Ancien médecin-chef du Raid, acteur majeur lors des attentats du Bataclan, Matthieu Langlois a participé à la première édition des conférences organisées par les Pompiers13. Doctrine, adaptabilité, retour d’expérience, interservices… au cœur de ces échanges marqués aussi par l’émotion.
« Retour service ». C’est ce SMS laconique mais annonciateur du pire, reçu en plein concert (un autre), qui va informer Matthieu Langlois, alors médecin-chef au Raid, que des attentats viennent de se dérouler à Paris. Stade de France, terrasses, Bataclan. La France ne sait pas encore qu’un séisme l’attend, avec de multiples répliques. La France ne sait pas encore qu’en un sens, rien ne sera plus jamais pareil. La France n’oubliera plus jamais le 13 novembre 2015. Un peu plus tard, enfilant son gilet lourd, ce médecin rompu aux situations les plus difficiles (il était présent notamment pour l’assaut donné contre l’appartement de Mohammed Merah, à Toulouse, en 2012) se dit que ça ne va pas être une bonne soirée. Ce sera une nuit terrible, inimaginable, qui va mobiliser les services de secours et les forces de l’ordre, et que Matthieu Langlois a relaté avec pudeur et réalisme dans son ouvrage « Médecin du Raid, Vivre en état d’urgence », paru aux éditions Albin Michel.
Médecin-anesthésiste, Matthieu Langlois a travaillé avec le Samu, rejoint la police nationale en 2007 et vécu plusieurs interventions historiques, avant d’être engagé sur les attentats du 13 novembre. C’est cette nuit et ce qui va en découler, qu’il est venu relater lors d’une conférence interne organisée par les Pompiers13, au centre de formation départemental, accompagné sur le plateau du contrôleur général Grégory Allione, chef de Corps des Pompiers13, du colonel Christian Poirel, médecin-chef des Pompiers13, et enfin du chef de l’antenne Raid de Marseille. Une nuit faite de choix et d’arbitrages à opérer, une succession de décisions à prendre, de priorités à établir. Une nuit où il a fallu sauver, prioriser les victimes, évacuer la fosse et les étages du Bataclan dans lesquels se trouvait une cinquantaine d’otages en stress aigu. Il fallait aussi acheminer au plus vite les blessés jusque dans les hôpitaux parisiens, fluidifier le transport… le tout dans des conditions d’intervention délicates. Mais « si toi tu ne fais pas le job, personne ne le fera à ta place », avait alors songé Matthieu Langlois. Avec humilité, celui-ci retrace les actions menées cette nuit, évoquant aussi la doctrine, la formation, la médecine tactique, l’importance du retex qui doit être le plus objectif possible car « la crise, elle, ne triche pas ». Il est si important de regarder la vérité en face.
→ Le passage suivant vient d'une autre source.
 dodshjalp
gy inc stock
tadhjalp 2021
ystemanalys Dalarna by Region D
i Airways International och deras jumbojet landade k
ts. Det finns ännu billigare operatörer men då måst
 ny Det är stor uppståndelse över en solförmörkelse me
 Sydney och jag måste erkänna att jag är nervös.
Devait commencer alors ce que Matthieu Langlois appelle « l’après-Bataclan », cette phase nécessaire pour penser le soutien aux intervenants, penser le collectif, penser encore et toujours l’anticipation, la technicité, penser aussi l’acheminement des victimes… « Il ne faut pas se mentir quand on fait du retour d’expérience, il faut aborder aussi ce qui a moins bien fonctionné ». Une position partagée par Grégory Allione, qui évoque ensuite l’adaptabilité et même « l’agilité », l’intelligence collective, l’importance de la formation qui permet de « connaître suffisamment ses gammes pour se donner cet espace de liberté qui fera la différence, dans des moments où il faut prendre une décision en quelques secondes ».
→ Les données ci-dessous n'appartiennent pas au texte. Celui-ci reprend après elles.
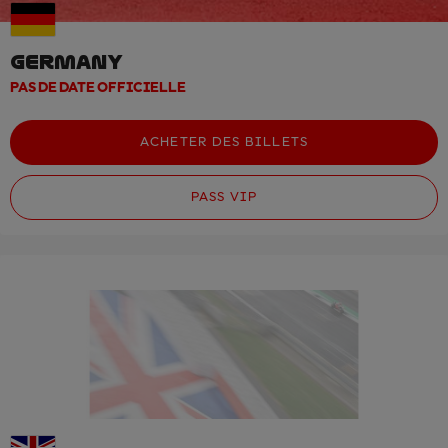
GERMANY
PAS DE DATE OFFICIELLE
ACHETER DES BILLETS
PASS VIP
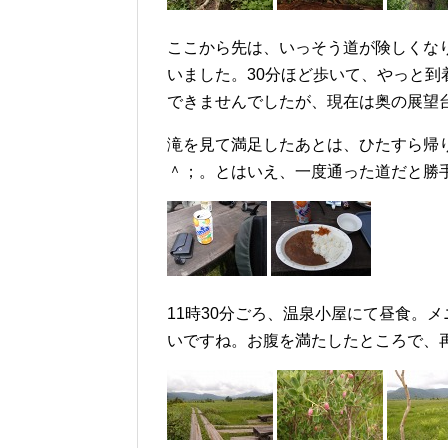
ここから先は、いっそう道が険しくな
いました。30分ほど歩いて、やっと
できませんでしたが、現在は奥の展望
滝を見て満足したあとは、ひたすら帰
＾；。とはいえ、一度通った道だと勝
11時30分ごろ、温泉小屋にて昼食。
いですね。お腹を満たしたところで、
Devant une centaine de personnes attentives, les participants de cette conférence-débat ont partagé l’impérieuse nécessité que les citoyens français soient formés aux gestes de premiers secours, « car dans de telles situations c’est absolument essentiel », a redit le colonel Christian Poirel. Et ces attentats de 2015, qui ont fait de nombreuses victimes et concerné plusieurs sites, ont mis en évidence tout à la fois la nécessité de prendre en compte les nouvelles menaces, de penser la sécurité des intervenants, d’apporter des réponses globales, de développer l’interservices car « cela n’a pas de prix, de se connaître et d’échanger, quand nous intervenons ensemble », pour le chef de l’antenne Raid Marseille. C’est cette confiance, cette connaissance de l’autre et de ses pratiques, ce dialogue, qui permettent de bâtir des réponses globales et d’être efficaces. De servir le public, en somme. Car ce qui compte pour tous ces intervenants, quelle que soit la couleur de leur uniforme et de leur engagement, c’est bien de sauver des vies. Et d’en sauver le plus grand nombre.